I paesi di primo ingresso – in particolare Italia e Grecia – sono i più penalizzati nel corto periodo; mentre nel lungo ad andare verso la disintegrazione è lo stesso Sistema Schengen.

Anche se con sporadiche buone intuizioni (come il dialogo con Turchia e Paesi africani nell’ambito del processo di Khartoum) la risposta dell’UE resta nel complesso inadeguata, lasciando agli Stati membri autonomia di azione ma anche i rischi annessi.

Nel concreto a mancare è una risposta che affronti il fenomeno attraverso due direttrici, distinte ma complementari.

In primo luogo, l’Unione deve definire la sua strategia nei confronti della sua frontiera esterna a Sud e Sud Est, riconoscendole lo status di principale area investita dal fenomeno della migrazione di massa. Si tratta di un mix integrato di misure di politica estera e di difesa, di cooperazione e di internazionalizzazione, da intraprendere nei confronti di un vasto territorio geo-politico che si estende dal Bangladesh alla Nigeria.

E’ un’area interessata da pressioni migratorie verso l’Unione, con morfologie diverse che richiedono interventi differenziati.

Una coordinata politica estera e di difesa deve contemplare misure umanitarie (come i cosiddetti programmi di re-insediamento dei rifugiati) e al contempo, laddove la migrazione è di natura economica, una politica di cooperazione ed internazionalizzazione di lungo periodo.

Questo potrà avvenire solo a fronte di una decisa e regolamentata riapertura dei canali regolari di migrazione di manodopera e per motivi di studio, su tutto il territorio dell’Unione.

Il che permetterebbe di trasformare la spesa cattiva (spese per i salvataggi, accoglienza/assistenza/procedure d’asilo – pari solo in Italia a quattro miliardi di euro annui) in spesa buona finalizzata ad investimenti ed occupazione, in parte sul territorio nazionale;  in parte all’estero.
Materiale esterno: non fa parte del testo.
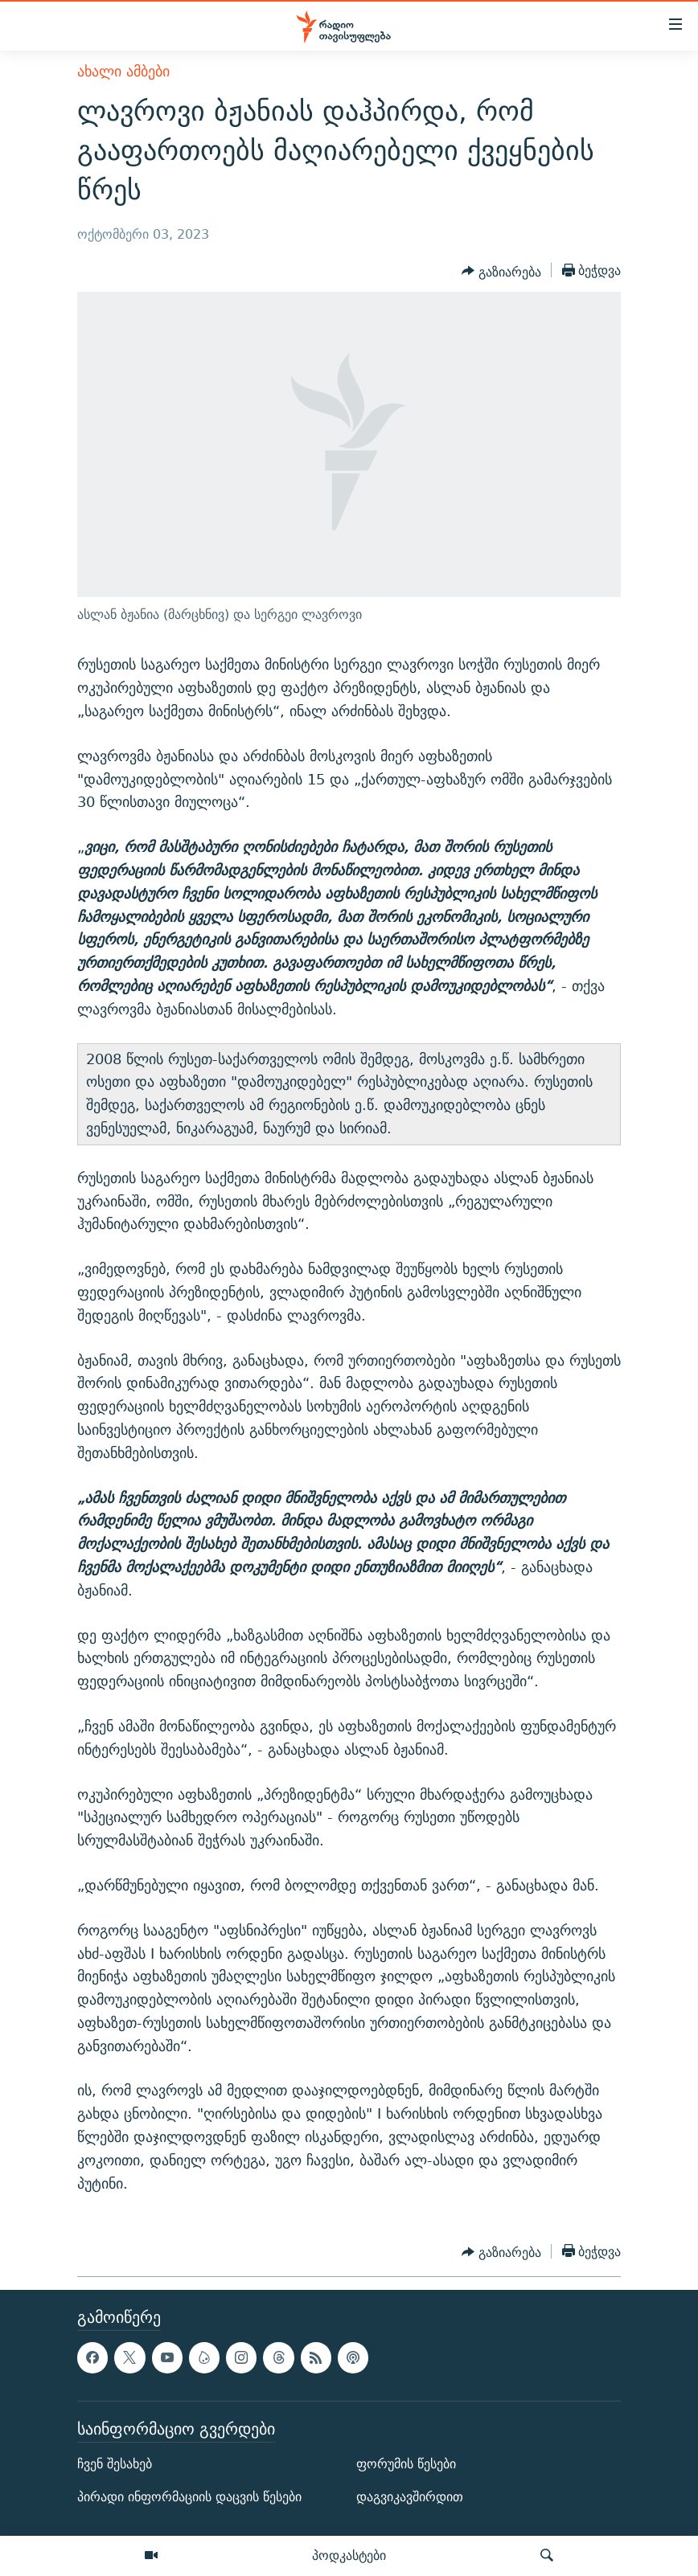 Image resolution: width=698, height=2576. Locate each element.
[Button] (501, 271)
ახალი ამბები (123, 71)
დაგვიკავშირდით (409, 2498)
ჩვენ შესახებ (114, 2464)
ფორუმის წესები (406, 2464)
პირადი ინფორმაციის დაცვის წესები (189, 2498)
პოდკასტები (349, 2555) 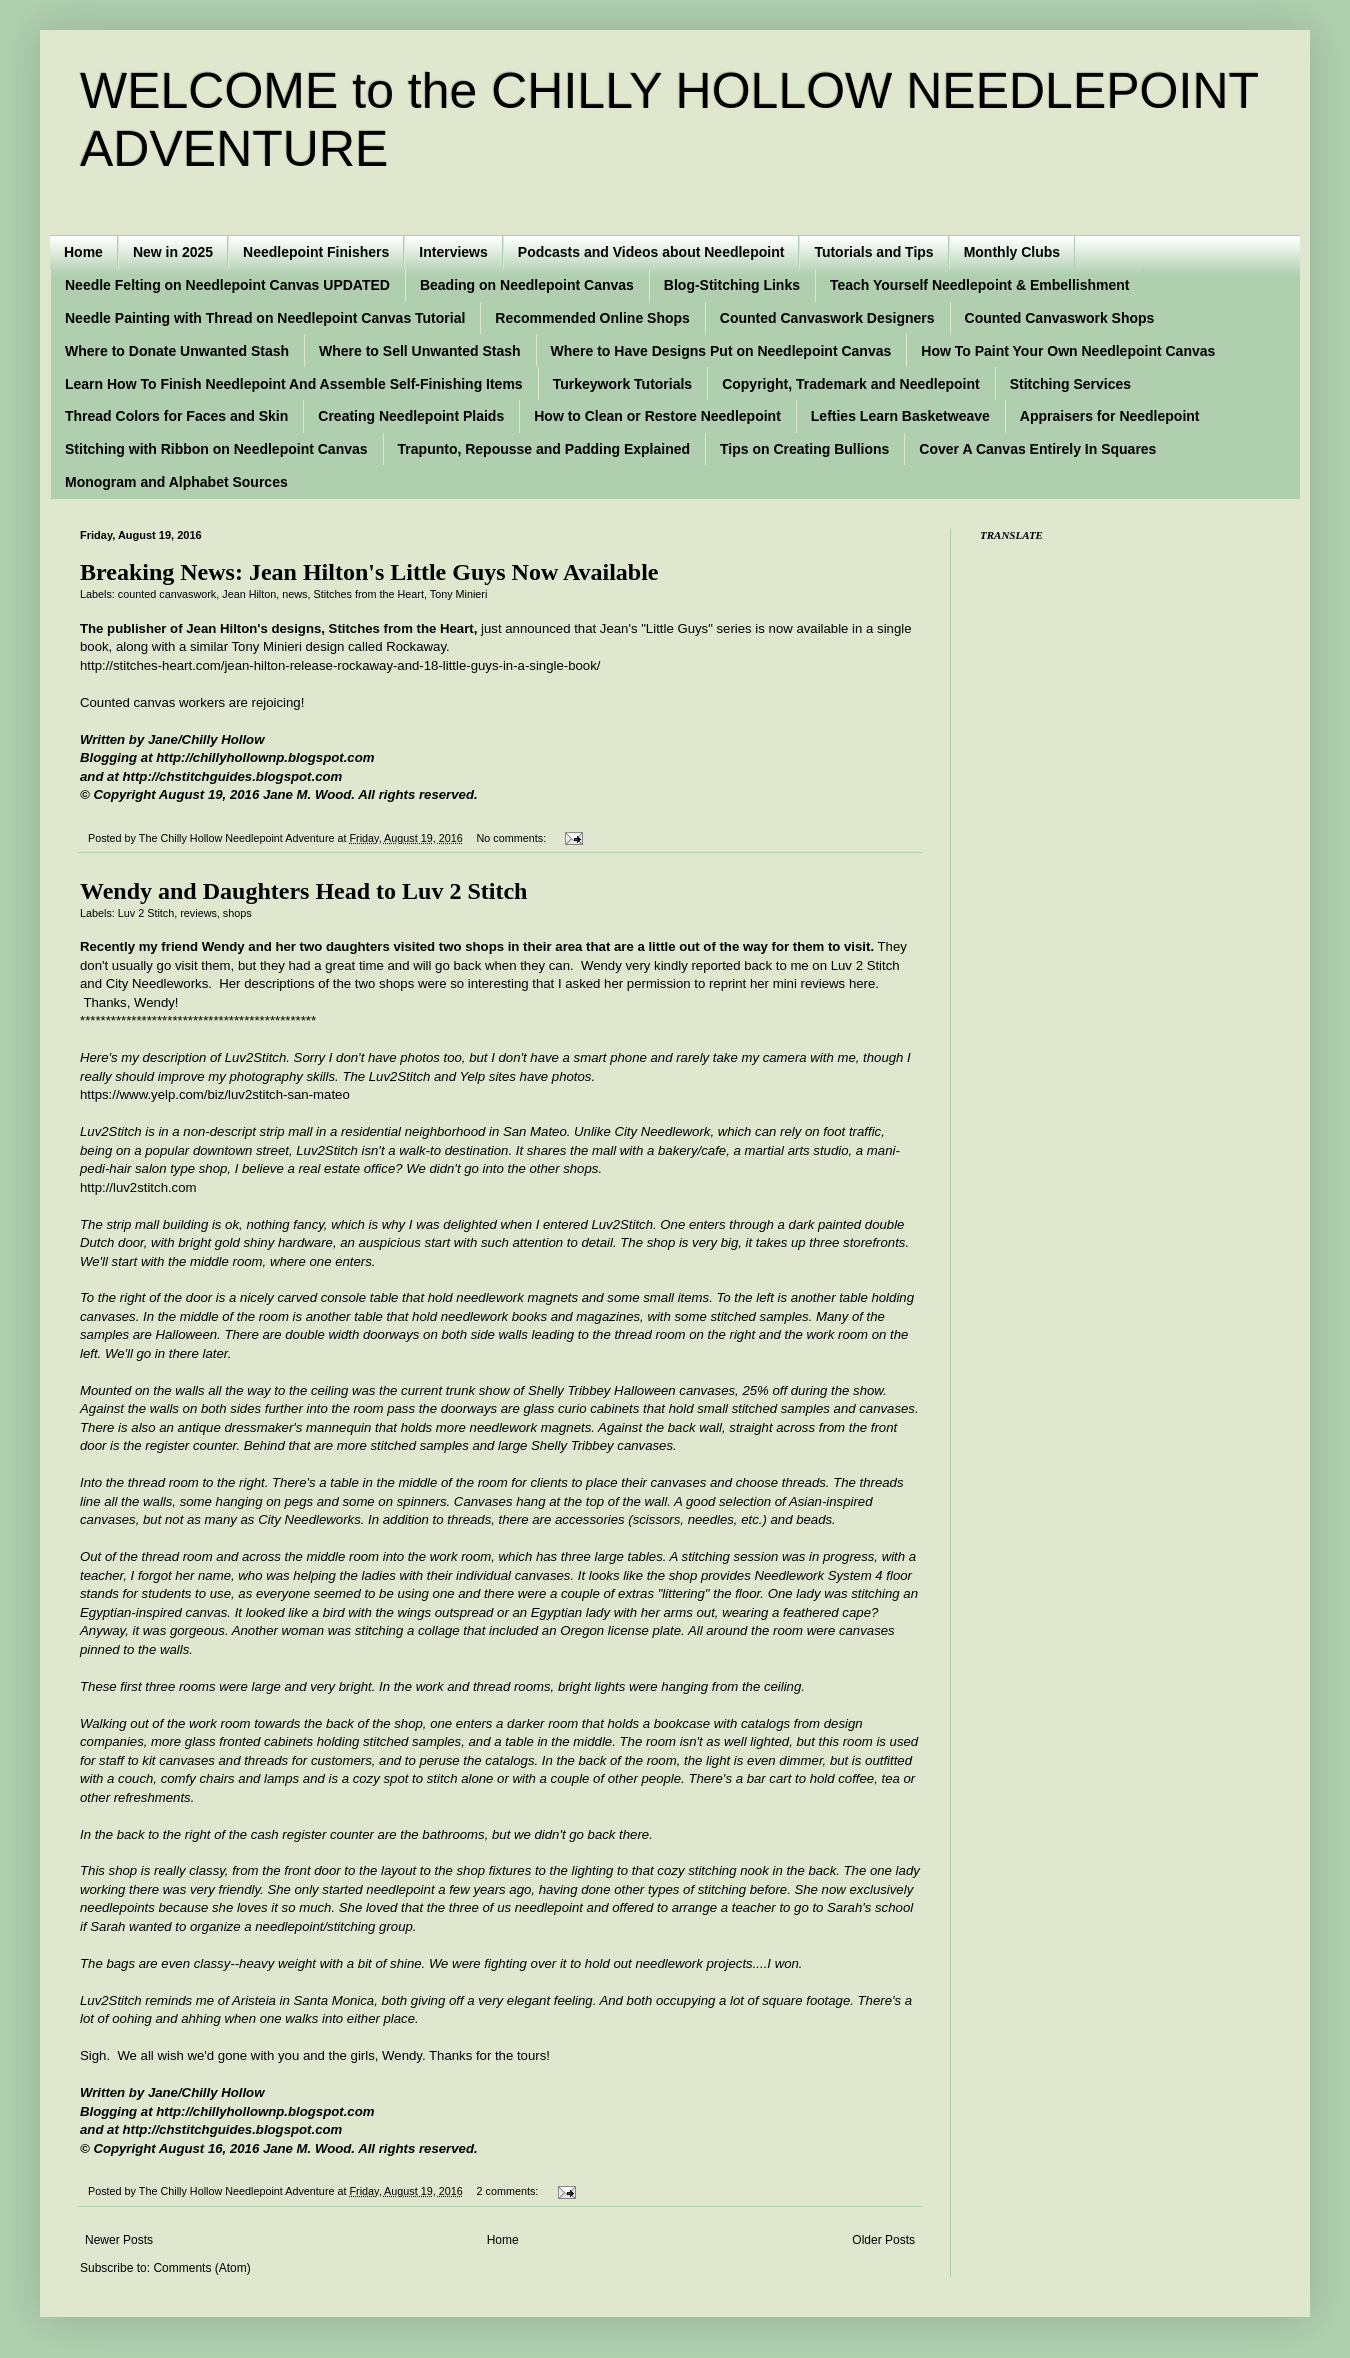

Salvaguardando gli alti principi dell’istituto d’asilo che verrebbe così riservato solo a coloro che sono veramente perseguitati.

In secondo luogo, è richiesta una coraggiosa rivoluzione culturale nella promozione di vere politiche di integrazione, oggi ancora ferme alla dimensione retorica.

Il costo maggiore dell’ottusità burocratica della accoglienza-precaria-permanente applicata ai flussi migratori irregolari ricade sulla comunità di oltre 5,5 milioni di cittadini stranieri che già vive, produce e lavora in Italia, contribuendo in maniera fattiva alla tenuta del sistema Paese.

Senza poter beneficiare di alcun intervento di integrazione, a partire dal vedersi riconosciuta una rappresentanza politica.

Nessuno si scandalizza che l’ 8,8% della popolazione nazionale abbia ad oggi in Parlamento un solo rappresentante di origine straniera (per inciso, militante nelle file della Lega).

In questo vuoto politico il Paese perde al contempo una possibile soluzione al problema ed una risorsa per il suo sviluppo.

Svariati studi dimostrano che i cittadini più acriticamente attaccati ad uno Stato-Nazione sono quelli naturalizzati dopo esservi approdati da una ex-patria, lasciata alle spalle per scelta o necessità.

Circostanza, nel suo piccolo, dimostrata dal caso personale dei due autori di questo articolo.